Denn wenn Gabriel rhetorisch in Geberlaune ist, landen die anderen schnell in der Ecke. Besonders schlecht hat Andrea Nahles auf dieser Tagung ausgesehen. Locker wollte die 39-Jährige wirken. Aber ihre angestrengten Versuche, witzig zu sein, gingen daneben. Egal ob sie Münteferings populären Ausspruch, Opposition sei Mist, mit dem Zusatz garnierte: "Mist ist ein guter Dünger - meine Eltern züchten drauf die größten Kürbisse in der Eifel." Oder ob sie erklärte, es sei an der Zeit, dass die SPD eine Frau als Generalsekretärin bekomme - schließlich habe man in letzter Zeit genug "Basta und Testosteron" erlebt.

Es lag sicher nicht nur an ihrem verkorksten Redeauftritt, dass Nahles am Ende mit 69,6 Prozent abgestraft wurde. Die Parteirechte hat einfach nicht vergessen, dass es die ehemalige Juso-Vorsitzende vor vier Jahren auf eine Machtprobe mit dem damaligen Parteichef Franz Müntefering ankommen ließ, um SPD-Generalsekretärin zu werden. Und dass sie erst verzichtete, nachdem Müntefering verärgert und verletzt als Parteivorsitzender hingeworfen hatte. Seitdem gilt Nahles vielen Genossen als unangenehm ehrgeizig, und in Dresden mag vielen die Gelegenheit günstig erschienen sein, ihr das gründlich heimzuzahlen.
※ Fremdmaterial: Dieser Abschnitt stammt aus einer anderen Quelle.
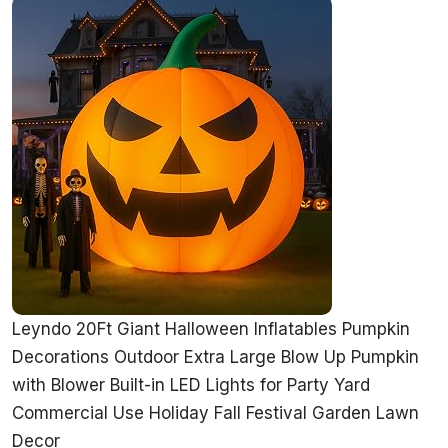
Leyndo 20Ft Giant Halloween Inflatables Pumpkin
Decorations Outdoor Extra Large Blow Up Pumpkin
with Blower Built-in LED Lights for Party Yard
Commercial Use Holiday Fall Festival Garden Lawn
Decor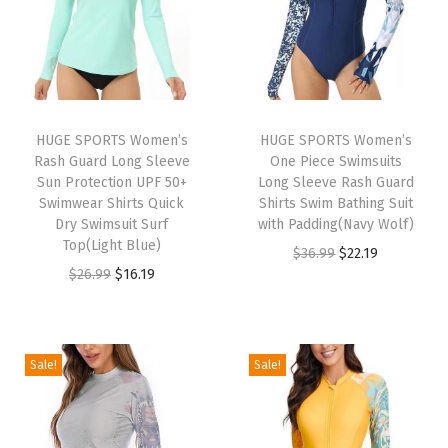
u
m
m
y
C
HUGE SPORTS Women’s
HUGE SPORTS Women’s
Rash Guard Long Sleeve
One Piece Swimsuits
o
Sun Protection UPF 50+
Long Sleeve Rash Guard
n
Swimwear Shirts Quick
Shirts Swim Bathing Suit
t
Dry Swimsuit Surf
with Padding(Navy Wolf)
Top(Light Blue)
r
O
C
$
36.99
$
22.19
O
C
$
26.99
$
16.19
o
r
u
r
u
l
i
r
i
r
Y
g
r
g
r
o
i
e
Sale!
Sale!
i
e
g
n
n
n
n
a
a
t
a
t
L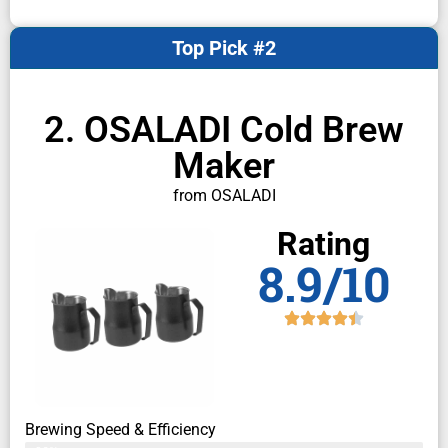
Top Pick #2
2. OSALADI Cold Brew
Maker
from OSALADI
Rating
8.9/10
Brewing Speed & Efficiency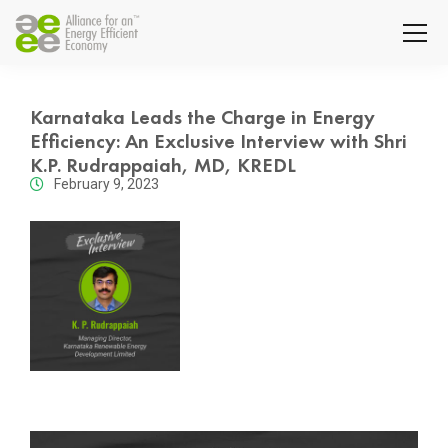
Karnataka Leads the Charge in Energy
Efficiency: An Exclusive Interview with Shri
K.P. Rudrappaiah, MD, KREDL
February 9, 2023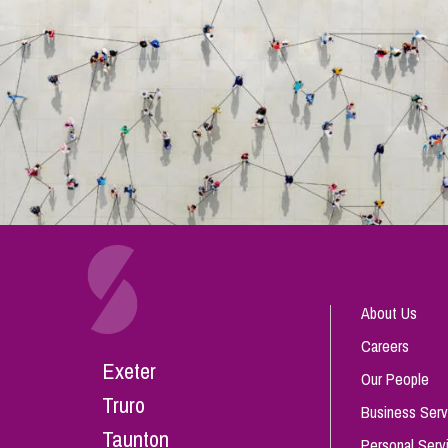
About Us
Careers
Exeter
Our People
Truro
Business Serv
Taunton
Personal Serv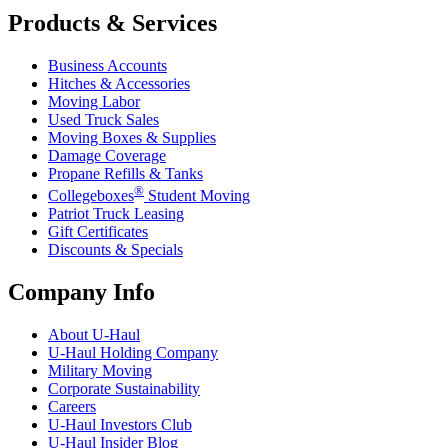
Products & Services
Business Accounts
Hitches & Accessories
Moving Labor
Used Truck Sales
Moving Boxes & Supplies
Damage Coverage
Propane Refills & Tanks
®
Collegeboxes
Student Moving
Patriot Truck Leasing
Gift Certificates
Discounts & Specials
Company Info
About
U-Haul
U-Haul
Holding Company
Military Moving
Corporate Sustainability
Careers
U-Haul
Investors Club
U-Haul
Insider Blog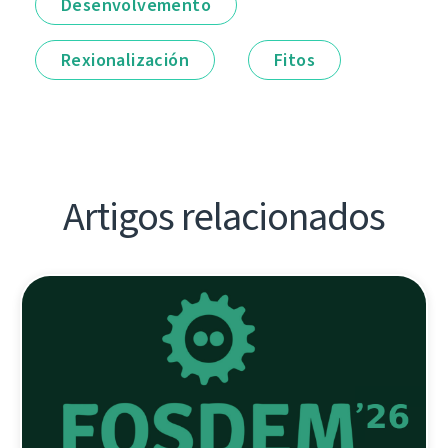
Desenvolvemento
Rexionalización
Fitos
Artigos relacionados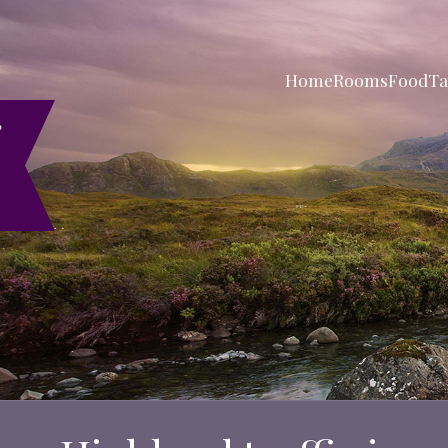
Home
Rooms
Food
Ta
r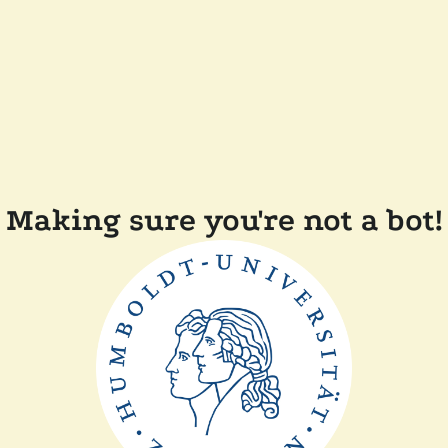
Making sure you're not a bot!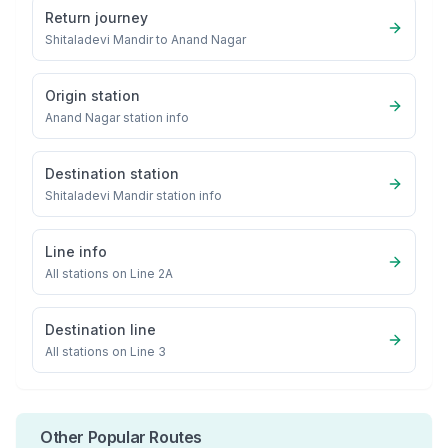
Return journey
Shitaladevi Mandir
to
Anand Nagar
Origin station
Anand Nagar
station info
Destination station
Shitaladevi Mandir
station info
Line info
All stations on
Line 2A
Destination line
All stations on
Line 3
Other Popular Routes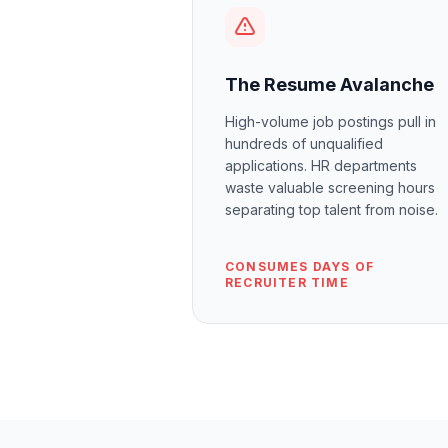
The Resume Avalanche
High-volume job postings pull in
hundreds of unqualified
applications. HR departments
waste valuable screening hours
separating top talent from noise.
CONSUMES DAYS OF
RECRUITER TIME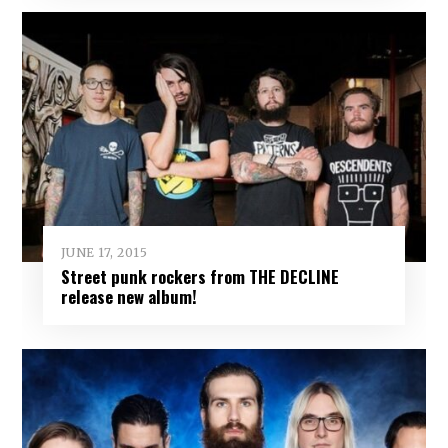
JUNE 17, 2015
Street punk rockers from THE DECLINE
release new album!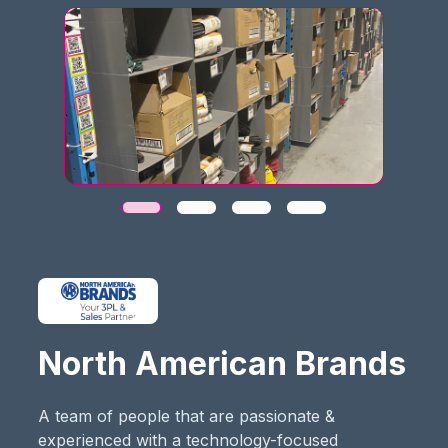
North American Brands
A team of people that are passionate &
experienced with a technology-focused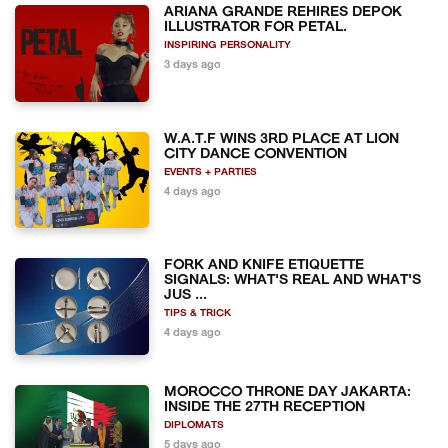
ARIANA GRANDE REHIRES DEPOK
ILLUSTRATOR FOR PETAL.
INSPIRING PERSONALITY
3 days ago
W.A.T.F WINS 3RD PLACE AT LION
CITY DANCE CONVENTION
EVENTS + PARTIES
4 days ago
FORK AND KNIFE ETIQUETTE
SIGNALS: WHAT'S REAL AND WHAT'S
JUS ...
TIPS & TRICK
4 days ago
MOROCCO THRONE DAY JAKARTA:
INSIDE THE 27TH RECEPTION
DIPLOMATS
5 days ago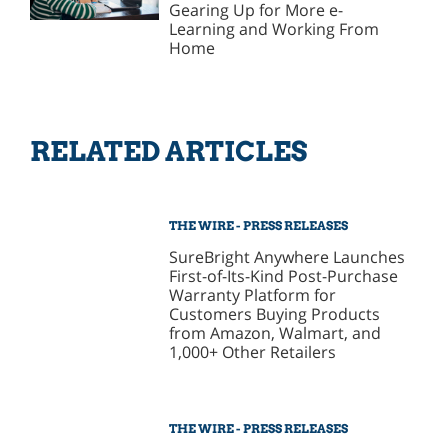
Gearing Up for More e-
Learning and Working From
Home
RELATED ARTICLES
THE WIRE - PRESS RELEASES
SureBright Anywhere Launches
First-of-Its-Kind Post-Purchase
Warranty Platform for
Customers Buying Products
from Amazon, Walmart, and
1,000+ Other Retailers
THE WIRE - PRESS RELEASES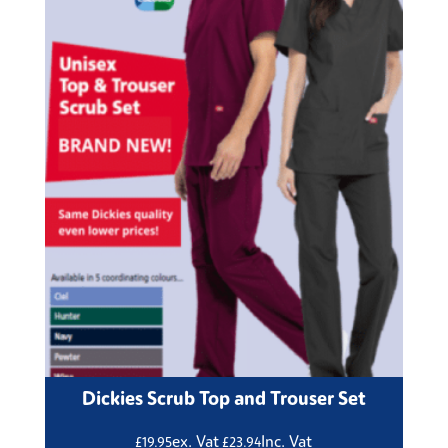
Dickies Scrub Top and Trouser Set
ex. Vat
Inc. Vat
£
19.95
£
23.94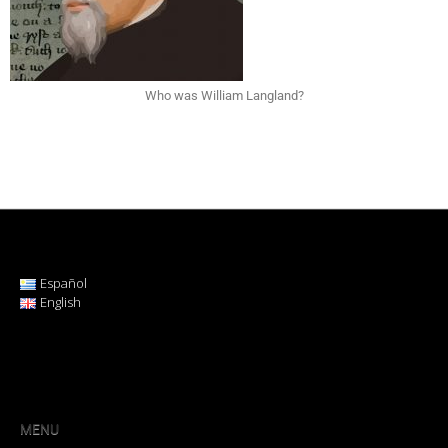
Who was William Langland?
Español
English
MENU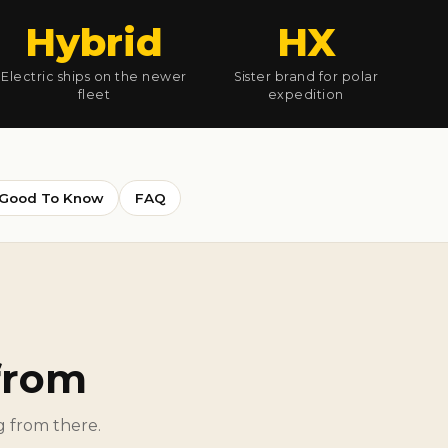
Hybrid
HX
Electric ships on the newer
Sister brand for polar
fleet
expedition
Good To Know
FAQ
from
ng from there.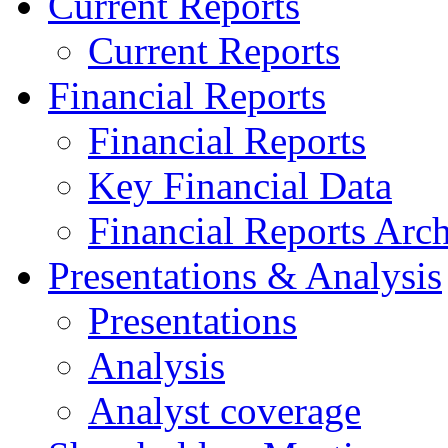
Current Reports
Current Reports
Financial Reports
Financial Reports
Key Financial Data
Financial Reports Arc
Presentations & Analysis
Presentations
Analysis
Analyst coverage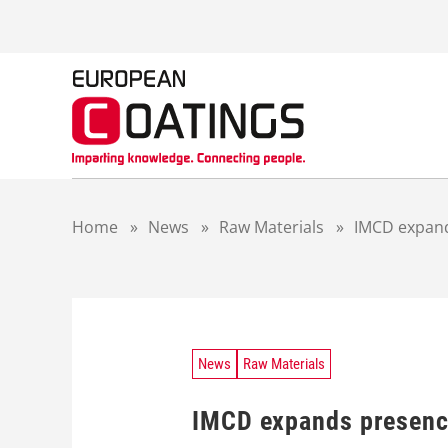
S
k
i
p
t
o
c
o
n
t
Home
»
News
»
Raw Materials
»
IMCD expand
e
n
t
News
Raw Materials
IMCD expands presence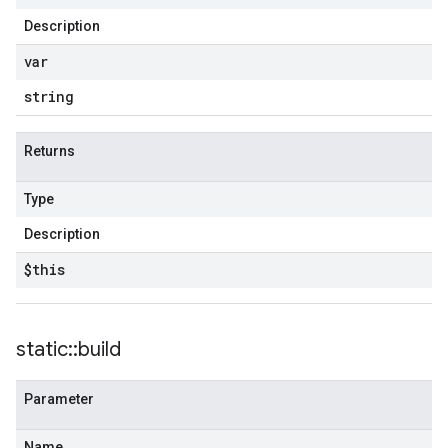
Description
var
string
Returns
Type
Description
$this
static
::
build
Parameter
Name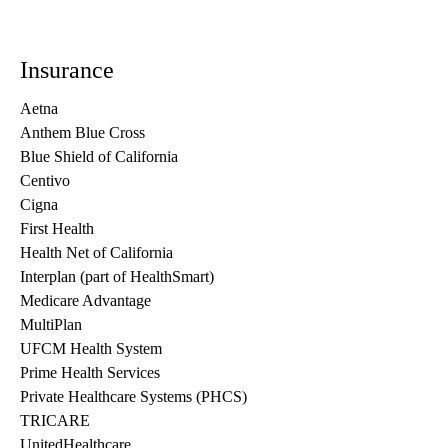
Insurance
Aetna
Anthem Blue Cross
Blue Shield of California
Centivo
Cigna
First Health
Health Net of California
Interplan (part of HealthSmart)
Medicare Advantage
MultiPlan
UFCM Health System
Prime Health Services
Private Healthcare Systems (PHCS)
TRICARE
UnitedHealthcare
Wenn die neue Generalsekretärin Nahles die Verliererin dieses Parteitags war, wer ist dann der Gewinner? Gefühlt ist es der neue Parteivorsitzende Sigmar Gabriel. Er hat sich an die Spitze der neuen Troika gesetzt. Dresden war seine erste große Bühne. Jetzt wird alles davon abhängen, ob Sigmar Gabriel mehr sein kann als der Gute-Laune-Bär der SPD. Ob er auch das nötige intellektuelle Format hat, die eigene Partei programmatisch voran und die Regierungsparteien vor sich herzutreiben. Und ob er die Integrationsfigur ist, die die zersplitterte SPD so dringend braucht. Oder ob es nicht doch vernünftiger gewesen wäre, den äußerlich blasseren Frank-Walter Steinmeier zum Parteichef und den temperamentvollen Gabriel zum Fraktionsvorsitzenden zu machen.

Andererseits ist diese Frage müßig, denn sie haben es ja selber so gewollt. Am Tag nach der verlorenen Bundestagswahl haben Nahles, Gabriel und Steinmeier die Macht in der SPD untereinander aufgeteilt. In einem Berliner Hinterzimmer. In Dresden haben sie sich beständig angelächelt, umarmt und beklatscht. Mehr Harmonie als die von diesen dreien demonstrierte war schlechterdings nicht möglich. Sie gipfelte darin, dass Andrea Nahles eilfertig losstürzte und Sigmar Gabriel ein Taschentuch brachte, als der am Mikrofon mit den Begleiterscheinungen seiner Erkältung kämpfte.

Heißen muss das alles nichts. Da es um das Wohl der SPD geht, sollte diese Troika während der nächsten vier Jahre miteinander auskommen. Dass die eigentliche Machtfrage nämlich erst 2013 ansteht, wurde gestern schon deutlich. Als der neue Parteivorsitzende von der ARD nach dem nächsten SPD-Kanzlerkandidaten gefragt wurde und er sich weigerte, darauf zu antworten. Mit der vieldeutigen Begründung, eine verfrühte Debatte zu diesem Thema sei aus seiner Sicht "kein Ausdruck besonderer Intelligenz".